No access to computer here, but does it work with a generator instead of an array comprehension? I suspect it requires indexing, though.

It doesn’t, as you suspect. findall needs keys to get the index to return, and keys isn’t defined for zip (related (stale) issue)

1 Like

Somehow not…

julia> findfirst( a!=b for (a,b) in zip(s1,s2) )
ERROR: MethodError: no method matching keys(::Base.Iterators.Zip{Tuple{String, String}})
Closest candidates are:
  keys(::IndexStyle, ::AbstractArray, ::AbstractArray...) at ~/julia/1.7.3/share/julia/base/abstractarray.jl:350
  keys(::Tuple) at ~/julia/1.7.3/share/julia/base/tuple.jl:72
  keys(::Tuple, ::Tuple...) at ~/julia/1.7.3/share/julia/base/tuple.jl:77

With @digital_carver / @DNF hints of why zip makes trouble… so that would work and not allocate:

findfirst( s1[i] != s2[i] for i in 1:min(length(s1),length(s2)) )
1 Like

With the caveat that this only works for ASCII strings. For eg.

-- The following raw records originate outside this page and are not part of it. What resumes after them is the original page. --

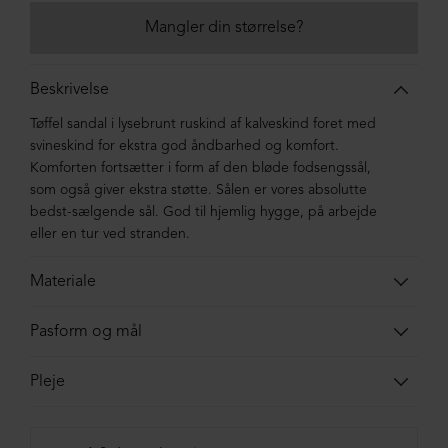
Mangler din størrelse?
Beskrivelse
Tøffel sandal i lysebrunt ruskind af kalveskind foret med
svineskind for ekstra god åndbarhed og komfort.
Komforten fortsætter i form af den bløde fodsengssål,
som også giver ekstra støtte. Sålen er vores absolutte
bedst-sælgende sål. God til hjemlig hygge, på arbejde
eller en tur ved stranden.
Materiale
Sandalen er lavet i ruskind af kalveskind foret med
Pasform og mål
svineskind. Sålen er lavet i blandingsmaterialer af syntetisk
gummi.
Skoens indvendige total-længde. Målene er vejledende
Pleje
og vi tager forbehold for
tastefejl
.
Vi anbefaler en ruskindsbørste ved behov. Desværre har vi
37 = 23,9 cm | 37½ = 24,3 cm
ikke andre anbefalinger til ruskind, da vi ikke selv har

julia> s1 = "caféteria"; s2 = "cafémeria";

julia> findfirst( s1[i] != s2[i] for i in 1:min(length(s1),length(s2)) )
ERROR: StringIndexError: invalid index [5], valid nearby indices [4]=>'Ă©', [6]=>'t'
1 Like

Actually as I haved asked this with file names in mind, that are similar but for one letter, I guess Unicode should be allowed too.

Good catch… Uff. Does this count? (Anyway, I should work on my thesis, so I will give up, curious what tricks people will find.)

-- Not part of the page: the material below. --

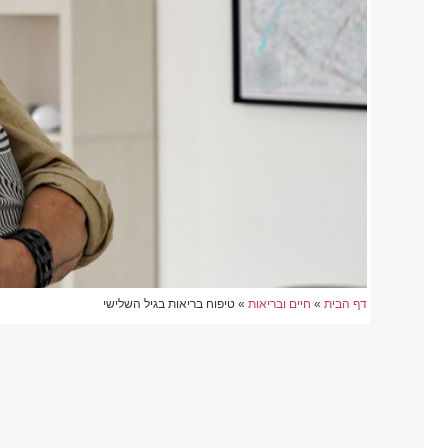
דף הבית
»
חיים ובריאות
»
טיפוח בריאות בגיל השלישי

ind = for (i,(a,b)) in enumerate(zip(s1,s2));  a == b || return i; end

Note that for String you can probably do better (performance-wise) by comparing bytes in the codeunits(s1) and codeunits(s2) arrays, then converting the resulting byte index back to a string index with thisind.

That does the trick, works for the Unicode character strings too. Basically a shortened version of your original function, without the length check. That also means that when the lengths are different with one of them being a substring of the other, for eg. “julia” and “julialang”, it returns nothing - not sure if that’s okay or not for @rafael.guerra 's use case.

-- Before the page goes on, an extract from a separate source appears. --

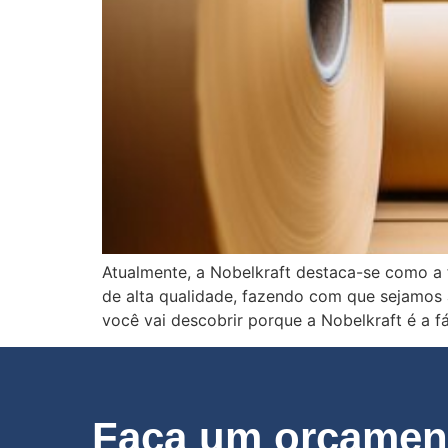
Atualmente, a Nobelkraft destaca-se como a 
de alta qualidade, fazendo com que sejamos 
você vai descobrir porque a Nobelkraft é a f
Faça um orçament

(Tangential, but I couldn’t find this return in a for loop documented in the manual section on loops or in REPL docstrings. Does it only work in global scope, where can I find more about it?)

Nope, none of the solutions in this thread so far have been correct for Unicode; they confuse character indices (ala enumerate) with string indices.

1 Like

Oh yeah, I was gonna mention that in a now-abandoned post. By string indices you mean byte indices I presume? If it’s something user-facing, graphemes may also be the thing to consider.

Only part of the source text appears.